The American author Michael Lewis wrote the book Moneyball that told the story of Billy Beane, the general manager of the mediocre baseball team Oakland A’s. The team started using rigorous statistical performance measures to evaluate players which gave them a competitive edge also against the richer clubs in the National Baseball League. For the ones interested in the story, the movie Moneyball from 2011 starring Brad Pitt can be recommended.

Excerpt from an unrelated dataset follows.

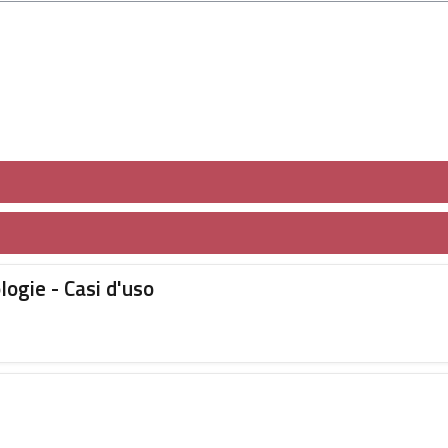
ologie - Casi d'uso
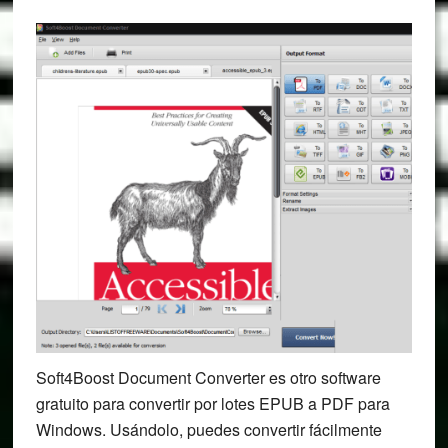
Soft4Boost Document Converter es otro software
gratuito para convertir por lotes EPUB a PDF para
Windows. Usándolo, puedes convertir fácilmente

Data Science has arrived in modern football. Manchester City for example employs 11 data scientists according to a Guardian article from 2014. Liverpool FC introduced the position Director of Research some years ago, it is currently held by a theoretical physicist who earned his PhD at Cambridge university. Also, training has been “datafied” at many clubs such as TSG Hoffenheim who secured a fourth-place finish in German Bundesliga this season and will therefore play qualifying matches for the Champions League. The amount of data collected (often through wearable devices) and analysed in real-time is huge. It is some seven million data points that are derived from a 10-minute session with 10 players and three balls. The data is accessible in real time and often used in player feedback to help them work on their weaknesses. TSG Hoffenheim closely works with Software giant SAP which is not a really big surprise as the company is the club’s main sponsor.

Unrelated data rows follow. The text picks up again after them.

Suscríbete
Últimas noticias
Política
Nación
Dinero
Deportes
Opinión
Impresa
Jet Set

What is surprising that data and football – particularly in Britain – have a rather long history together. It was in 1950 when Charles Reep, a veteran from World War II and trained accountant got so frustrated with one performance of his club Swindon Town that he started collecting data about the match in the second half. He concluded from the data that it would be reasonable to move the ball toward the goal with as few passes as possible to increase the chance to score more often and thereby win the match. Reeps ideas had strong influence in British football and coined what was long known as British “kick and rush” way to play the game. Today methods are more advanced and the amount of possible data to be analysed is immense. However, the underlying ideas and aims of number crunching in the context of football have not changed a lot. Take a look at this paper published in connection with this year’s Sports Analytics Conference hosted by the MIT Sloan School of Management. That´s counting a lot of passes from a lot of players in a highly advanced manner!

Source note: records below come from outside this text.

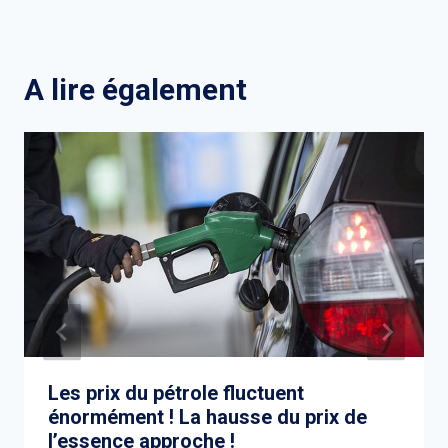
A lire également
Les prix du pétrole fluctuent
énormément ! La hausse du prix de
l’essence approche !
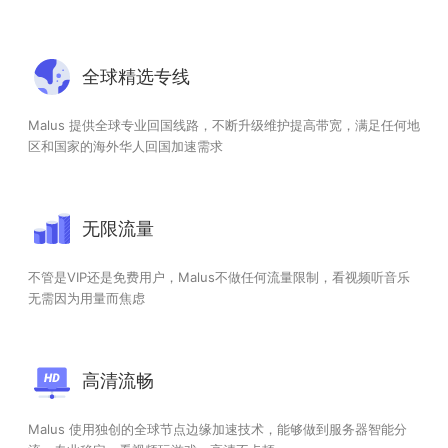
全球精选专线
Malus 提供全球专业回国线路，不断升级维护提高带宽，满足任何地
区和国家的海外华人回国加速需求
无限流量
不管是VIP还是免费用户，Malus不做任何流量限制，看视频听音乐
无需因为用量而焦虑
高清流畅
Malus 使用独创的全球节点边缘加速技术，能够做到服务器智能分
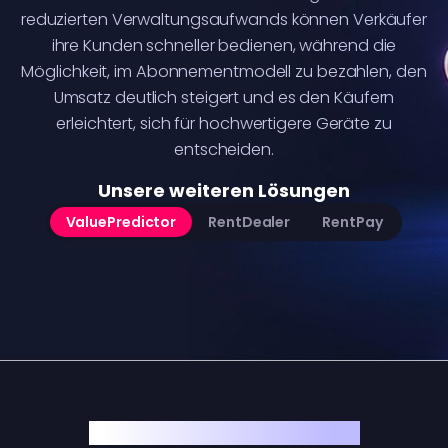
reduzierten Verwaltungsaufwands können Verkäufer
ihre Kunden schneller bedienen, während die
Möglichkeit, im Abonnementmodell zu bezahlen, den
Umsatz deutlich steigert und es den Käufern
erleichtert, sich für hochwertigere Geräte zu
entscheiden.
Unsere weiteren Lösungen
ValuePredictor
RentDealer
RentPay
So funktioniert RentDealer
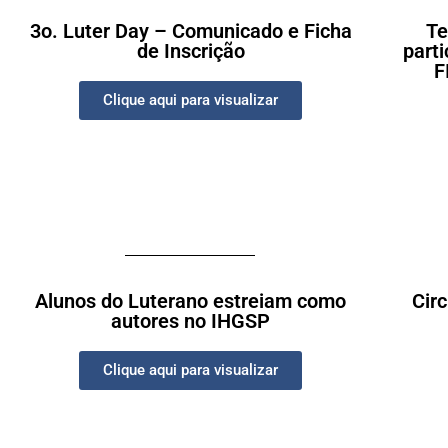
3o. Luter Day – Comunicado e Ficha
Te
de Inscrição
parti
F
Clique aqui para visualizar
Alunos do Luterano estreiam como
Cir
autores no IHGSP
Clique aqui para visualizar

If you are a data scientist interested in football and want to play around a bit (maybe in the football-free-zone over summer), you might wish to get inspired by guys like Martin Eastwood and his talk Predicting football using r. Everything you need to re-do the example can be found in this Git Hub repository. Martin also has a blog on football analytics that is worth reading, it is called Pena.lt/y. If you want to dive deeper (what a wordplay in a football-related blog post 😊) there is for instance a whole Sport Analytics package in R which is a selection of data sets, functions to fetch sports data, examples, and demos. Not to mention the countless possibilities of web scraping in R towards online football databases.
So, let’s keep the ball rolling. I wish you a nice start into the summer.